▸ What you are asked to do
Below are some records. Return exactly the lines from the one containing "En esta clase" through the one containing "en de best lopende modellen in", both included, and only those.

▸ Records supplied
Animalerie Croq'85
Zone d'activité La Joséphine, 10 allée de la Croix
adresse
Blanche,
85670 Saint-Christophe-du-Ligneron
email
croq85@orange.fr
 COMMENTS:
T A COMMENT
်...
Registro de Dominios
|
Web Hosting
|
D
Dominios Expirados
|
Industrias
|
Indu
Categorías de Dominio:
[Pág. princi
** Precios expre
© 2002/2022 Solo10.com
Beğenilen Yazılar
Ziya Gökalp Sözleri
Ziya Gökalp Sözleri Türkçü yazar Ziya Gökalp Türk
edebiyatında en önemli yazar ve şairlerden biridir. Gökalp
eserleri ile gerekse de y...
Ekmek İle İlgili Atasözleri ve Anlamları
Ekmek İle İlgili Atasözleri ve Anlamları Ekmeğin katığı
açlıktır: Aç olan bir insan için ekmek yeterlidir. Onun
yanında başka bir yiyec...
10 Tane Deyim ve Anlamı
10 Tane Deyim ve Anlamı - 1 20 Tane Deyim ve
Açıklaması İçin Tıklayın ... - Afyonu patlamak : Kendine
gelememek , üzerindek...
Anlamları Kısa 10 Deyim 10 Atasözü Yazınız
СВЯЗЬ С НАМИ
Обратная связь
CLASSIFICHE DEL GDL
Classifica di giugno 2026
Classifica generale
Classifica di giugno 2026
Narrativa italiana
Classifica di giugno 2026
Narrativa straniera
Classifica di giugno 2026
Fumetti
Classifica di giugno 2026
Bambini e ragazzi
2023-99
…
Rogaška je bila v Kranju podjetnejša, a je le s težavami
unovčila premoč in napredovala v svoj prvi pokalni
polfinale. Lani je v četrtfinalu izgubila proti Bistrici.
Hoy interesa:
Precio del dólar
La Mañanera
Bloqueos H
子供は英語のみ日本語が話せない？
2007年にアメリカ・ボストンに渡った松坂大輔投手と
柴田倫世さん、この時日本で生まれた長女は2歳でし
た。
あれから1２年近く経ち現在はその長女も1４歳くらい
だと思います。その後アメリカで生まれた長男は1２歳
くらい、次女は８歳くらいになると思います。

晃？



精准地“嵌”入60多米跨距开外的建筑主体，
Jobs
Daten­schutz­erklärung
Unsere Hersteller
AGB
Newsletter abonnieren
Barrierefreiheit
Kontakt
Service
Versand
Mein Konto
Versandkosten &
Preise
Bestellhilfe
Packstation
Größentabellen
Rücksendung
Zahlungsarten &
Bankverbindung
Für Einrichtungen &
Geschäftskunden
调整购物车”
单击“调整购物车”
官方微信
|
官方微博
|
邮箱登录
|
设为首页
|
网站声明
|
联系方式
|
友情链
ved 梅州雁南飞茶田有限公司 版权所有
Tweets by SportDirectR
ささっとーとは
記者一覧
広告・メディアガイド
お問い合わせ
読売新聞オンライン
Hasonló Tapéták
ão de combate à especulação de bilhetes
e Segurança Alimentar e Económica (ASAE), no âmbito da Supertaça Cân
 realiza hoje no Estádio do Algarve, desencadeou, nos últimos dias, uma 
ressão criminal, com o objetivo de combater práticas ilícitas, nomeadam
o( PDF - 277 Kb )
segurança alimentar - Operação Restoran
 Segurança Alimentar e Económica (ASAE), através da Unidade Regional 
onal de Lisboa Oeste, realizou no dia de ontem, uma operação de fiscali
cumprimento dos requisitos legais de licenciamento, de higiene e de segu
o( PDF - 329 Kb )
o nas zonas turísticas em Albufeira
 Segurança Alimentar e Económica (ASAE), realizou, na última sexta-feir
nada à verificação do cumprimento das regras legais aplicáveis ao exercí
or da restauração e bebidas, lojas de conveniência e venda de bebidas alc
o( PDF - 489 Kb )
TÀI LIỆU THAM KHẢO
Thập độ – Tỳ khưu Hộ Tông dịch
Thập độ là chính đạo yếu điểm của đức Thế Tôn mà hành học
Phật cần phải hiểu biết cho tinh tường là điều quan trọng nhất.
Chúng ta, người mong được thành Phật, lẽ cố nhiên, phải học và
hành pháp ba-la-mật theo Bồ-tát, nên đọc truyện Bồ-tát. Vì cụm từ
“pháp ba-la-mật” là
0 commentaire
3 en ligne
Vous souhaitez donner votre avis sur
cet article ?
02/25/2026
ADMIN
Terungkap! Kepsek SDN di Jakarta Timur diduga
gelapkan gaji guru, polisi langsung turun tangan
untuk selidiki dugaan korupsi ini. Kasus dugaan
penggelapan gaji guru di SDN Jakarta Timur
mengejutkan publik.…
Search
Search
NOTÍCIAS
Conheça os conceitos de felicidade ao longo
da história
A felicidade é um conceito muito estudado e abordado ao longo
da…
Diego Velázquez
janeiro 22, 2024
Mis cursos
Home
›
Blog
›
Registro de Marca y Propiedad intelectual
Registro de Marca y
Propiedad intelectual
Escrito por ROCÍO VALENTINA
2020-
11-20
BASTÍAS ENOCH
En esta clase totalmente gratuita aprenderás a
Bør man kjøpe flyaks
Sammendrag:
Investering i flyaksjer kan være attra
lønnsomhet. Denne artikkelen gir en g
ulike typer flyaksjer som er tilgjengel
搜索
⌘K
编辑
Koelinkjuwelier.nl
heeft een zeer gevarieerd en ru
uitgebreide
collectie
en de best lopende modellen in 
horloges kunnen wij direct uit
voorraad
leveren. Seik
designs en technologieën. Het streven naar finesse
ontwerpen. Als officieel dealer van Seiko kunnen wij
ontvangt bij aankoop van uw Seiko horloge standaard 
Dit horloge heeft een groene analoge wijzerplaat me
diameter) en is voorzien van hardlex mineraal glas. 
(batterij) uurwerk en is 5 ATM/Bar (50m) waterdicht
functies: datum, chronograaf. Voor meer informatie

▸ Response
En esta clase totalmente gratuita aprenderás a
Bør man kjøpe flyaks
Sammendrag:
Investering i flyaksjer kan være attra
lønnsomhet. Denne artikkelen gir en g
ulike typer flyaksjer som er tilgjengel
搜索
⌘K
编辑
Koelinkjuwelier.nl
heeft een zeer gevarieerd en ru
uitgebreide
collectie
en de best lopende modellen in 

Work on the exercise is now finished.